A rotina de quem tem alergia alimentar e vive tentando entender as informações cifradas nas embalagens dos produtos ou ligando para o serviço ao consumidor das fabricantes está prestes a mudar.
Rótulos de alimentos e bebidas terão que informar a presença dos principais ingredientes que podem causar alergias.
A decisão foi tomada pela Anvisa (Agência Nacional de Vigilância Sanitária) nesta quarta-feira (24/06/15).
A norma entrará em vigor no país dentro de um ano, período em que as fabricantes deverão se adequar.
O alerta será feito por meio da mensagem "Alérgicos: contém...", que deve estar visível, em negrito, logo após a lista de ingredientes.
Países como Estados Unidos, Austrália e Nova Zelândia já têm regras determinando que as embalagens tenham avisos quanto à presença de alérgenos.
PRESSÃO DAS MÃES
A mudança ocorre após pressão de movimentos como o Põe no Rótulo, que reúne centenas de mães de crianças alérgicas e conseguiu que a Anvisa realizasse uma consulta pública sobre o tema.
A psicóloga Tatiana Araújo, 28, de Brasília, acompanhou a reunião da Anvisa e comemorou a decisão. "Parece até final de Copa do Mundo para nós.
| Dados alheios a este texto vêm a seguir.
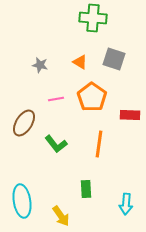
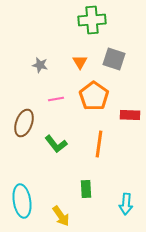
green cross: moved 1 px left, 2 px down; rotated 8 degrees counterclockwise
orange triangle: rotated 28 degrees clockwise
orange pentagon: moved 2 px right, 1 px up
brown ellipse: rotated 12 degrees counterclockwise
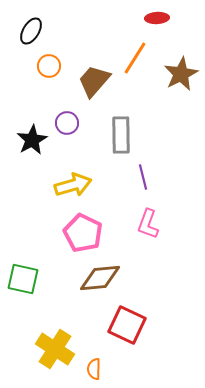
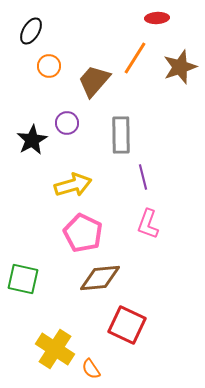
brown star: moved 1 px left, 7 px up; rotated 8 degrees clockwise
orange semicircle: moved 3 px left; rotated 35 degrees counterclockwise
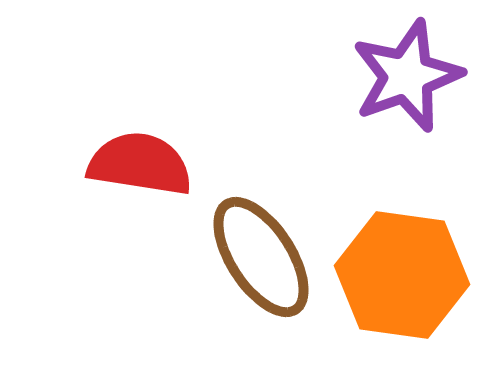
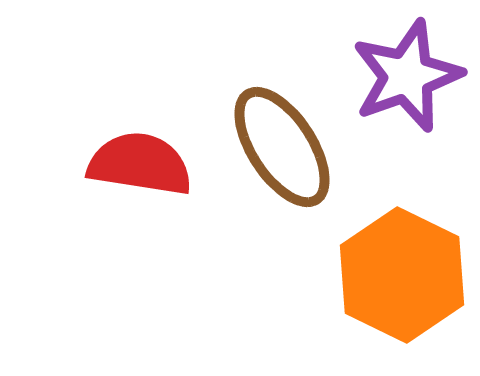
brown ellipse: moved 21 px right, 110 px up
orange hexagon: rotated 18 degrees clockwise
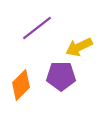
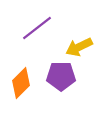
orange diamond: moved 2 px up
Vai facilitar muito", diz. Seu filho mais velho, Alexandre, 2, reage a traços –quantidades baixíssimas– de leite e soja. O mais novo, Samuel, de 10 meses, tem alergia ao leite.
Antes dessa decisão, uma lei determinava que as empresas informassem apenas a lista de ingredientes e a presença de glúten. Não havia, porém, um alerta específico para quem sofre com alergias.
Além disso, os ingredientes costumam ser informados com letras miúdas e nomes técnicos pouco compreensíveis para o consumidor.
Sem um aviso no rótulo, Carina Vieira, 31, acostumou-se a recorrer ao SAC das indústrias para descobrir se ela mesma e o filho poderiam comer o produto -ambos são alérgicos a vários ingredientes, como leite, soja, ovo e cereais.
Ainda assim, enfrentam dificuldades. "Às vezes dizem que tem [certo ingrediente], e uma semana depois, dão resposta diferente. A impressão que dá é que nem a empresa sabe do que o produto é feito."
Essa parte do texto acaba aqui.